The taxable year including the day on which the cause occurred and the following three taxable years shall be regarded as a small and medium enterprise, and the determination of whether it falls under a small and medium enterprise according to the provisions of paragraph (1) for each taxable year after the said period expires. According to the language and text of the above provision, if a small and medium enterprise ceases to fall under a small and medium enterprise due to the expansion of its size, etc., it is reasonable to interpret it as a small and medium enterprise without undergoing a separate process of determining whether it falls under a small

② In addition, the language and text of the relevant statutes and Article 2(2)3 of the Enforcement Decree of the Restriction of Special Taxation Act (amended by Presidential Decree No. 26070, Feb. 3, 2015) excludes cases where a small or medium enterprise is not a small or medium enterprise in excess of the standards for related companies, the issue of whether to grant a grace period is the legislative policy. Article 3 subparag. 2(c) of the Enforcement Decree of the Framework Act on Small and Medium Enterprises (amended by Presidential Decree No. 21368, Mar. 25, 2009) of the Enforcement Decree of the Restriction of Special Taxation (amended by Presidential Decree No. 21368) is the issue of whether a small or medium enterprise is not a small or medium enterprise subject to the grace period under the former provisions as of the enforcement Decree of Article 2 of the Addenda (amended by Presidential Decree No. 26070, Dec. 31, 2011).
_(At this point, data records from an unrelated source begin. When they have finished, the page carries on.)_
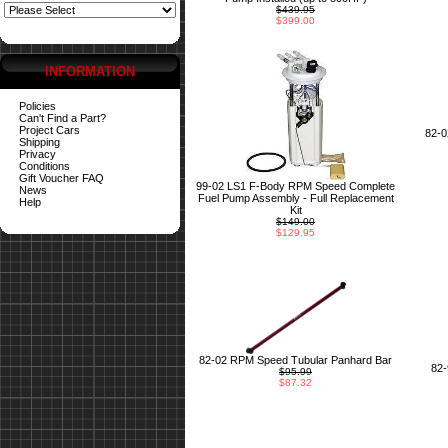
$439.95
$399.00
INFORMATION
Policies
Can't Find a Part?
Project Cars
82-
Shipping
Privacy
Conditions
Gift Voucher FAQ
99-02 LS1 F-Body RPM Speed Complete
News
Fuel Pump Assembly - Full Replacement
Help
Kit
$149.00
$129.95
82-02 RPM Speed Tubular Panhard Bar
82
$95.99
$87.32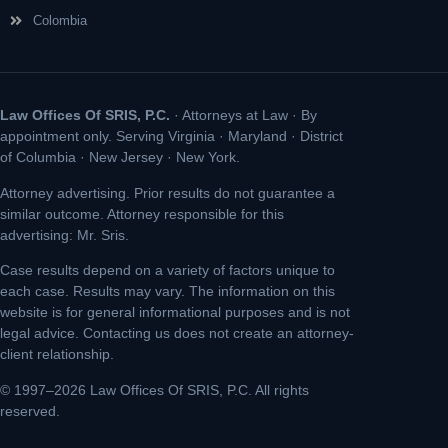
Colombia
Law Offices Of SRIS, P.C.
· Attorneys at Law · By
appointment only. Serving Virginia · Maryland · District
of Columbia · New Jersey · New York.
Attorney advertising. Prior results do not guarantee a
similar outcome. Attorney responsible for this
advertising: Mr. Sris.
Case results depend on a variety of factors unique to
each case. Results may vary. The information on this
website is for general informational purposes and is not
legal advice. Contacting us does not create an attorney-
client relationship.
© 1997–2026 Law Offices Of SRIS, P.C. All rights
reserved.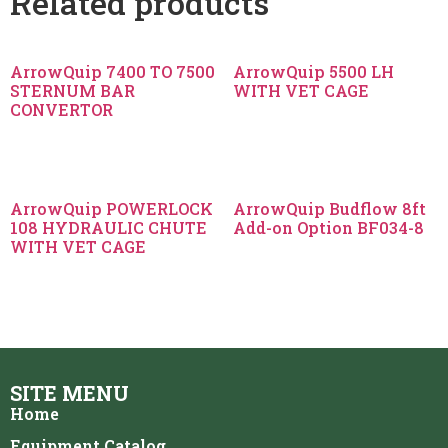
Related products
ArrowQuip 7400 TO 7500
ArrowQuip 5500 LH
STERNUM BAR
WITH VET CAGE
CONVERTOR
ArrowQuip POWERLOCK
ArrowQuip Budflow 8ft
108 HYDRAULIC CHUTE
Add-on Option BF034-8
WITH VET CAGE
SITE MENU
Home
Equipment Catalog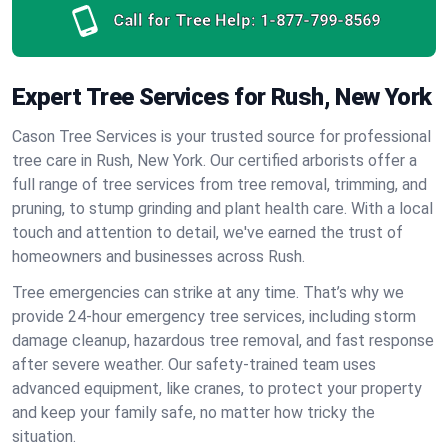
Call for Tree Help:
1-877-799-8569
Expert Tree Services for Rush, New York
Cason Tree Services is your trusted source for professional
tree care in Rush, New York. Our certified arborists offer a
full range of tree services from tree removal, trimming, and
pruning, to stump grinding and plant health care. With a local
touch and attention to detail, we've earned the trust of
homeowners and businesses across Rush.
Tree emergencies can strike at any time. That’s why we
provide 24-hour emergency tree services, including storm
damage cleanup, hazardous tree removal, and fast response
after severe weather. Our safety-trained team uses
advanced equipment, like cranes, to protect your property
and keep your family safe, no matter how tricky the
situation.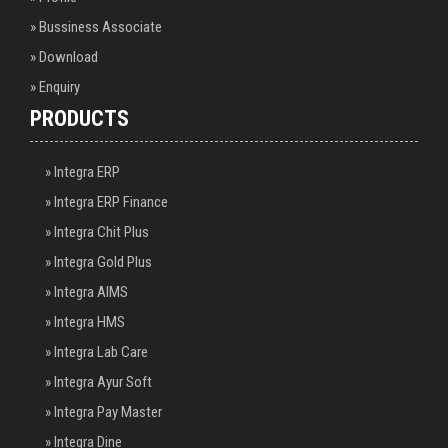
» Bussiness Associate
» Download
» Enquiry
PRODUCTS
» Integra ERP
» Integra ERP Finance
» Integra Chit Plus
» Integra Gold Plus
» Integra AIMS
» Integra HMS
» Integra Lab Care
» Integra Ayur Soft
» Integra Pay Master
» Integra Dine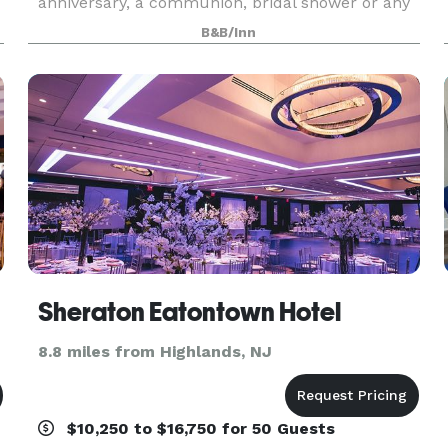
anniversary, a communion, bridal shower or any
other special moment, the Molly Pitcher Inn is
B&B/Inn
committed to flawless service and remarkable fo
ge
Sheraton Eatontown Hotel
8.8 miles from Highlands, NJ
$10,250 to $16,750 for 50 Guests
③ Furthermore, the latter part of Article 2(2) proviso of the Enforcement Decree of the Restriction of Special Taxation Act explicitly states that the grace period becomes null and void only in cases where a company under a grace period fails to meet the requirements for a small and medium enterprise due to its merger with another company under a grace period. In light of such provision, the former part of Article 2(2) proviso of the Enforcement Decree of the Restriction of Special Taxation Act is difficult to regard the provision of the former part of Article 2(2) proviso of the Enforcement Decree of the Restriction of Special Taxation Act as a provision for the invalidation of a grace period already granted to a company under a grace period like the Plaintiff (i.e., the former part of Article 2(2) proviso of the Enforcement Decree of the Restriction of Special Taxation Act as a provision for the invalidation of a grace period, since it is unreasonable to interpret that the effect of a grace period immediately after the lapse of a grace period without any express provision for the exclusion from the effect of a grace period from time. In this regard, it is difficult to interpret the former part of Article 2(2) proviso of the Restriction of Special Taxation Act as a grace period.

2) Sub-committee

As long as the Plaintiff’s first argument is accepted and the grace period is determined to apply to the Plaintiff, the Plaintiff’s remainder of the argument is no longer determined.

3. Conclusion

Therefore, the plaintiff's claim of this case is reasonable, and it is so decided as per Disposition.